From Mobility to Accessibility: Transforming Urban Transportation and Land-Use Planning
by Jonathan Levine Joe Grengs Louis A. MerlinIn From Mobility to Accessibility, an expert team of researchers flips the tables on the standard models for evaluating regional transportation performance. Jonathan Levine, Joe Grengs, and Louis A. Merlin argue for an "accessibility shift" whereby transportation planning, and the transportation dimensions of land-use planning, would be based on people's ability to reach destinations, rather than on their ability to travel fast.
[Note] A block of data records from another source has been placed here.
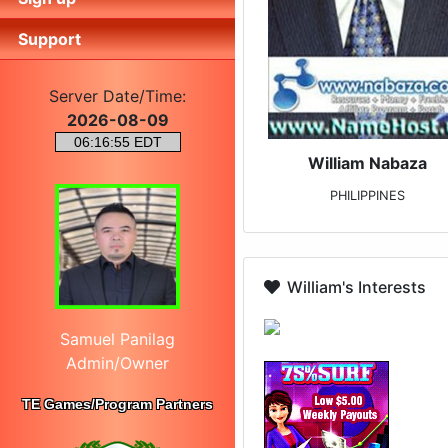
Support
Server Date/Time:
2026-08-09
William Nabaza
PHILIPPINES
William's Interests
Samuel Panilag
Admin/Owner
TE Games/Program Partners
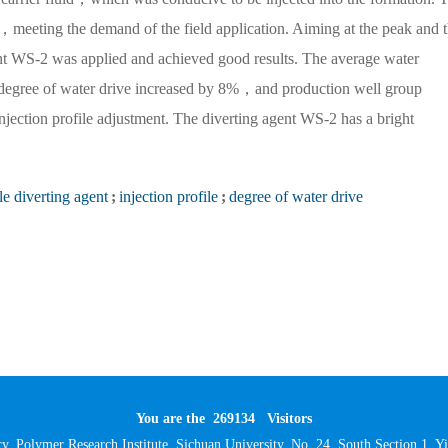
meeting the demand of the field application. Aiming at the peak and 
nt WS-2 was applied and achieved good results. The average water
 degree of water drive increased by 8%，and production well group
injection profile adjustment. The diverting agent WS-2 has a bright
le diverting agent
;
injection profile
;
degree of water drive
You are the
269134
Visitors
y, Polymer Research Institute, Sichuan University, No. 24, South Section 1,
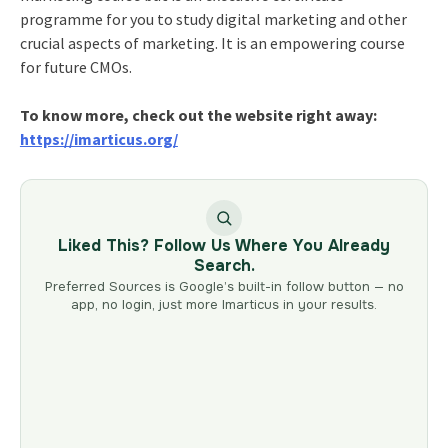
programme for you to study digital marketing and other
crucial aspects of marketing. It is an empowering course
for future CMOs.
To know more, check out the website right away:
https://imarticus.org/
Liked This? Follow Us Where You Already
Search.
Preferred Sources is Google’s built-in follow button — no
app, no login, just more Imarticus in your results.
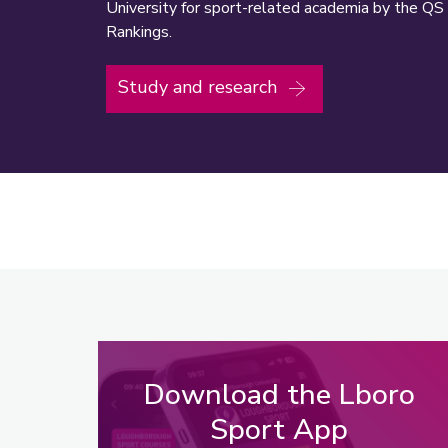
University for sport-related academia by the QS
Rankings.
Study and research
Download the Lboro
Sport App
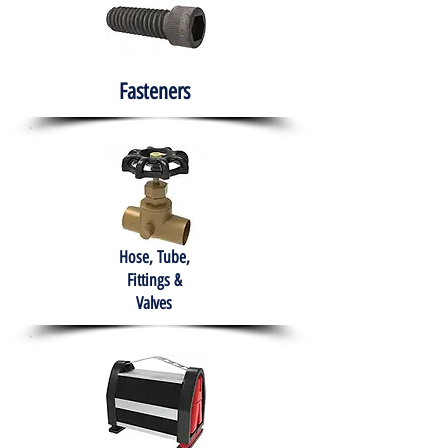
Fasteners
Hose, Tube,
Fittings &
Valves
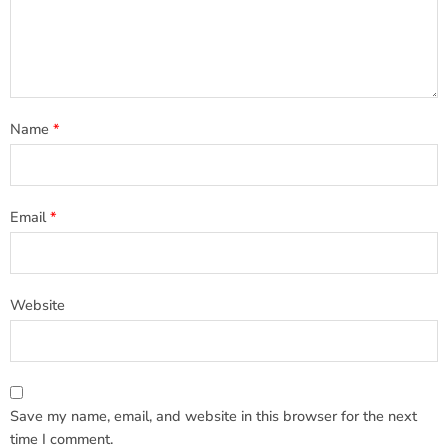
Name
*
Email
*
Website
Save my name, email, and website in this browser for the next
time I comment.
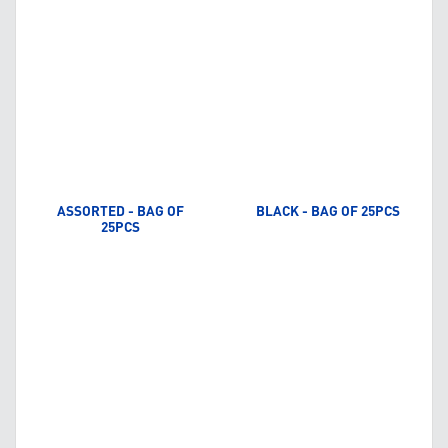
ASSORTED - BAG OF
BLACK - BAG OF 25PCS
25PCS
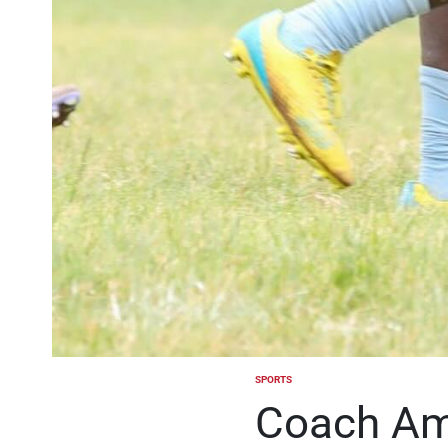
SPORTS
POSTED
IN
Coach Am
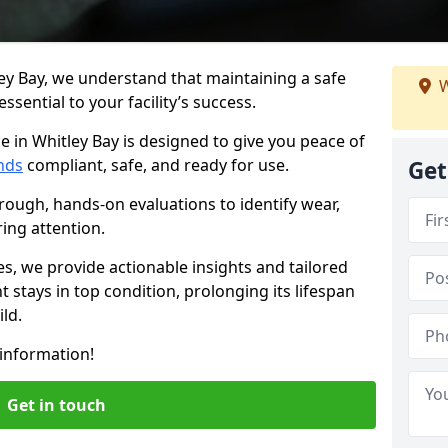
ey Bay, we understand that maintaining a safe
W
sential to your facility’s success.
e in Whitley Bay is designed to give you peace of
nds
compliant, safe, and ready for use.
Get
rough, hands-on evaluations to identify wear,
ring attention.
es, we provide actionable insights and tailored
 stays in top condition, prolonging its lifespan
ld.
information!
Get in touch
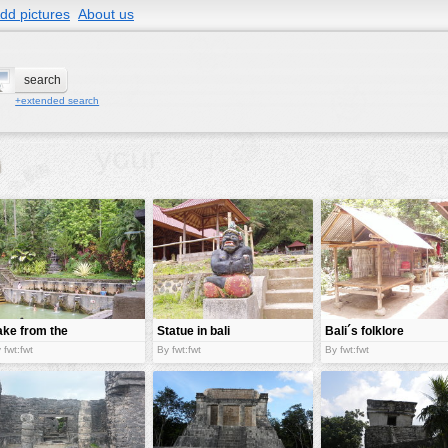
dd pictures
About us
+extended search
ake from the
Statue in bali
Bali´s folklore
ins of Bali
 fwt:fwt
By fwt:fwt
By fwt:fwt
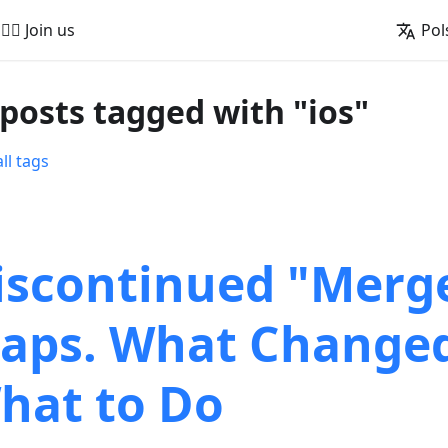
🚵‍♂️ Join us
Pol
 posts tagged with "ios"
ll tags
iscontinued "Merg
aps. What Change
hat to Do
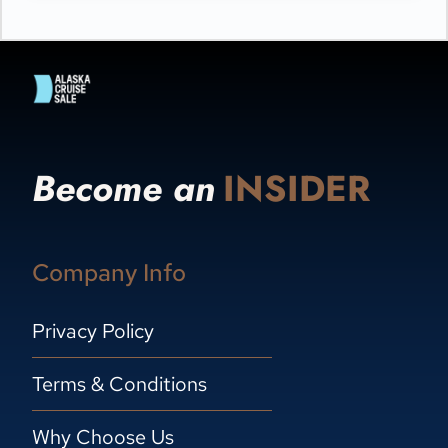
Become an
INSIDER
Company Info
Privacy Policy
Terms & Conditions
Why Choose Us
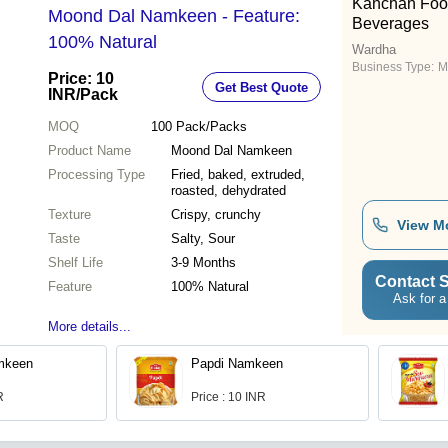
Kanchan Foo
Moond Dal Namkeen - Feature:
Beverages
100% Natural
Wardha
Business Type:
M
Price: 10
Get Best Quote
INR
/Pack
MOQ
100
Pack/Packs
Product Name
Moond Dal Namkeen
Processing Type
Fried, baked, extruded,
roasted, dehydrated
Texture
Crispy, crunchy
View M
Taste
Salty, Sour
Shelf Life
3-9 Months
Contact S
Feature
100% Natural
Ask for a
More details...
mkeen
Papdi Namkeen
R
Price : 10 INR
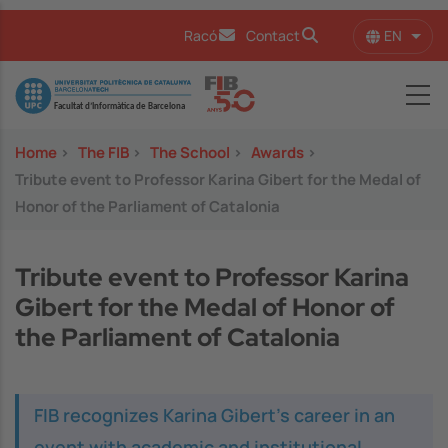
Skip to main content
EN
Racó
Contact
List 
Image
Home
>
The FIB
>
The School
>
Awards
>
Tribute event to Professor Karina Gibert for the Medal of
Honor of the Parliament of Catalonia
Tribute event to Professor Karina
Gibert for the Medal of Honor of
the Parliament of Catalonia
FIB recognizes Karina Gibert’s career in an
event with academic and institutional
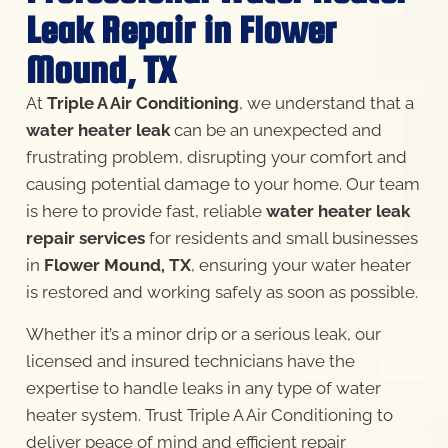
Leak Repair in Flower
Mound, TX
At
Triple A Air Conditioning
, we understand that a
water heater leak
can be an unexpected and
frustrating problem, disrupting your comfort and
causing potential damage to your home. Our team
is here to provide fast, reliable
water heater leak
repair services
for residents and small businesses
in
Flower Mound, TX
, ensuring your water heater
is restored and working safely as soon as possible.
Whether it’s a minor drip or a serious leak, our
licensed and insured technicians have the
expertise to handle leaks in any type of water
heater system. Trust Triple A Air Conditioning to
deliver peace of mind and efficient repair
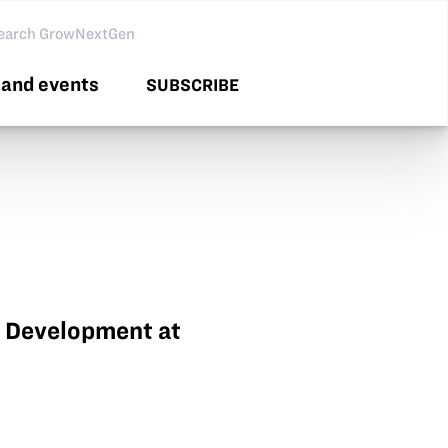
arch GNG
and events
SUBSCRIBE
t Development at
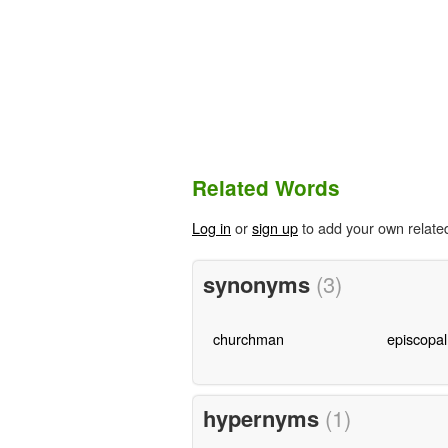
Related Words
Log in
or
sign up
to add your own relate
synonyms
(3)
churchman
episcopal
hypernyms
(1)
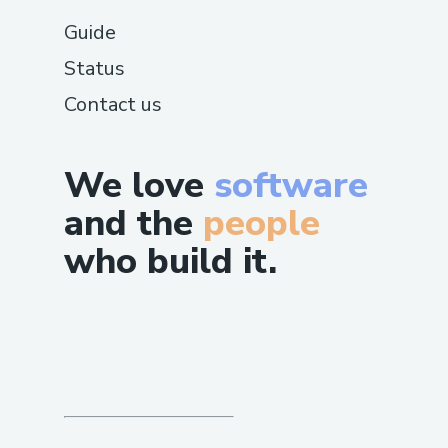
Guide
Status
Contact us
We love
software
and the
people
who build it.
Existing models for planning and evaluating transportation, which have taken vehicle speeds as the most important measure, would make sense if movement were the purpose of transportation. But it is the ability to reach destinations, not movement per se, that people seek from their transportation systems. While the concept of accessibility has been around for the better part of a century, From Mobility to Accessibility shows that the accessibility shift is compelled by the fundamental purpose of transportation. The book argues that the shift would be transformative to the practice of both transportation and land-use planning but is impeded by many conceptual obstacles regarding the nature of accessibility and its potential for guiding development of the built environment. By redefining success in transportation, the book provides city planners, decisionmakers, and scholars a path to reforming the practice of transportation and land-use planning in modern cities and metropolitan areas.